The Committee for Medicinal Products for Human Use (CHMP) of the European Medicines Agency (EMA) has recommended the approval of repotrectinib, a next-generation tyrosine kinase inhibitor (TKI), for specific advanced cancers. Bristol Myers Squibb's repotrectinib is recommended for adult patients with ROS1-positive advanced non-small cell lung cancer (NSCLC) and for patients 12 years and older with advanced solid tumors expressing an NTRK gene fusion. This includes those who have received a prior NTRK inhibitor, or those without prior NTRK inhibitor treatment where other options provide limited benefit. The European Commission (EC) is expected to make its final decision in January 2025.
Clinical Trial Data and Efficacy
The positive opinion is based on results from the TRIDENT-1 and CARE trials. These trials demonstrated clinically meaningful response rates in patients with ROS1-positive NSCLC and NTRK-positive solid tumors, both as an initial targeted treatment and after progression on a prior targeted treatment. The trials also showed robust durability of response and intracranial responses in both settings, including in patients whose tumors harbor common resistance mutations. The safety profile of repotrectinib was well-characterized and generally manageable with routine standard-of-care treatments.
TRIDENT-1 Trial Details
TRIDENT-1 is a global, multicenter, single-arm, open-label, multi-cohort phase 1/2 clinical trial. It evaluates the safety, tolerability, pharmacokinetics, and anti-tumor activity of repotrectinib in patients with advanced solid tumors, including NSCLC. The trial includes patients with locally advanced or metastatic solid tumors harboring ROS1 and NTRK fusions. Asymptomatic central nervous system (CNS) metastases were allowed. Phase 2 of the trial has a primary endpoint of overall response rate (ORR). Key secondary endpoints include duration of response (DOR), progression-free survival (PFS), and intracranial response.
CARE Trial Details
CARE is a phase 1/2 open-label clinical trial evaluating repotrectinib in pediatric and young adult patients with locally advanced or metastatic solid tumors harboring ALK, ROS1, or NTRK1-3 gene alterations. Phase 2 of the study seeks to demonstrate the efficacy and anti-tumor activity of repotrectinib in pediatric and young adult patients. The primary endpoint of phase 2 is ORR, and secondary endpoints include CBR, TTR, DOR, IC-ORR, progression-free survival (PFS), central nervous system PFS (CNS-PFS) and overall survival (OS).
Addressing Unmet Needs
Joseph Fiore, vice president, global program lead, repotrectinib, Bristol Myers Squibb, stated that patients in the EU with ROS1-positive NSCLC and NTRK-positive solid tumors face a great unmet need for new therapies. These therapies may improve outcomes and address or delay the issue of treatment resistance.

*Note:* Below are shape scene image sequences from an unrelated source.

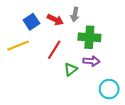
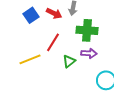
yellow line: (18, 46) -> (30, 59), moved

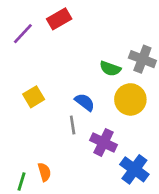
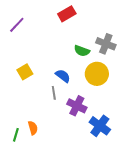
red rectangle: (59, 19) -> (67, 14), moved

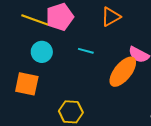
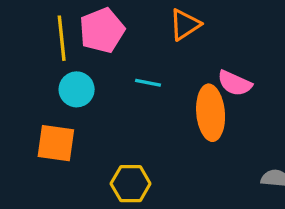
yellow line: (35, 20) -> (62, 38), turned 68
orange ellipse: (123, 72) -> (211, 113), turned -40

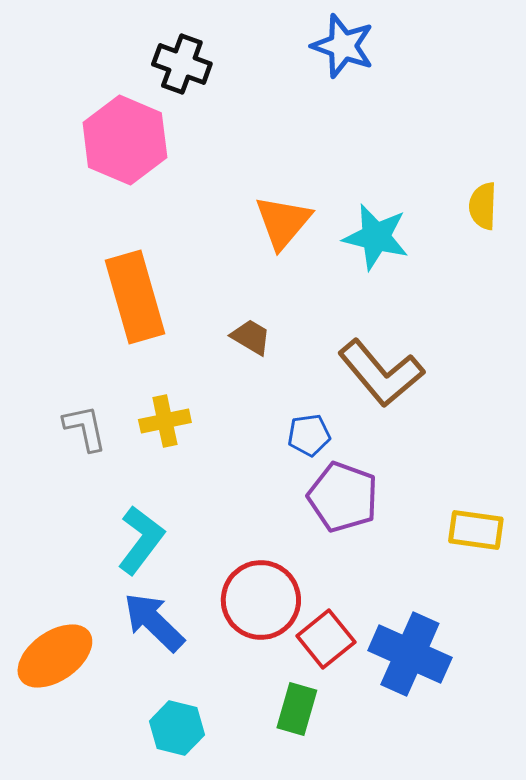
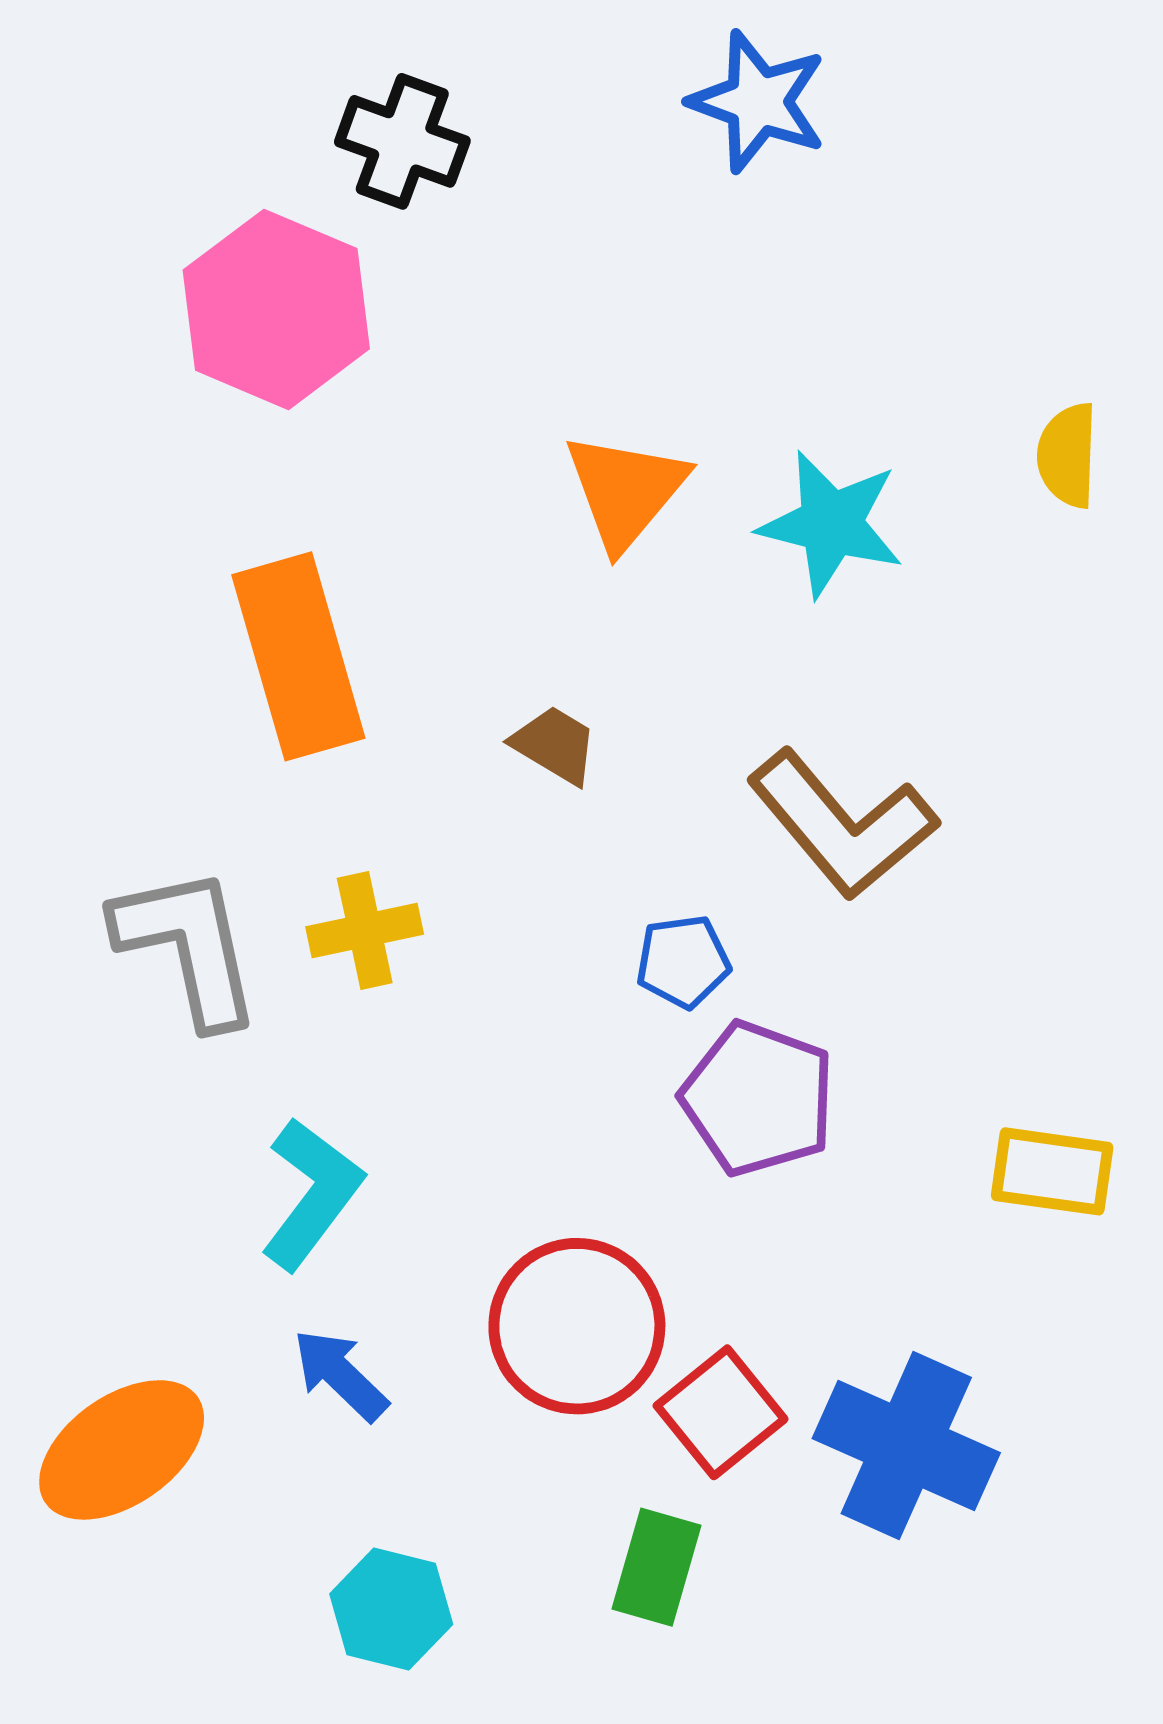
gray L-shape: (85, 428) -> (188, 946), size x1.6
blue arrow: (154, 622) -> (340, 1375), size x0.7

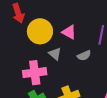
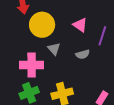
pink triangle: (69, 32) -> (80, 25), moved

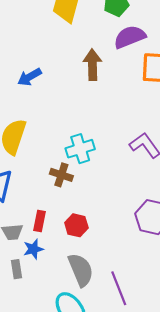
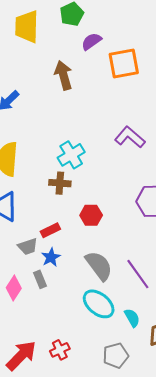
purple semicircle: (130, 37) -> (91, 41), size x0.7
red rectangle: (40, 221) -> (50, 230), turned 66
red hexagon: (76, 225) -> (91, 215), moved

Background on ROS1 and NTRK Fusions
ROS1 fusions occur in about 1-2% of patients with NSCLC. Patients with ROS1-positive tumors tend to be younger, more often female, and may have little to no smoking history. ROS1-positive lung cancer tends to be aggressive and can often spread to the brain. NTRK gene fusions are alterations that lead to abnormal proteins, which may cause cancer cells to grow. Testing for NTRK gene fusions allows for the identification of patients who may benefit from TRK inhibitor therapy.
Repotrectinib: A Next-Generation TKI
Repotrectinib (TPX-0005, BMS-986472) is a next-generation tyrosine kinase inhibitor (TKI) targeting ROS1- or NTRK-positive advanced solid tumors, including non-small cell lung cancer (NSCLC). It was designed to improve durability of response and with favorable properties for human brain penetration to enhance intracranial activity.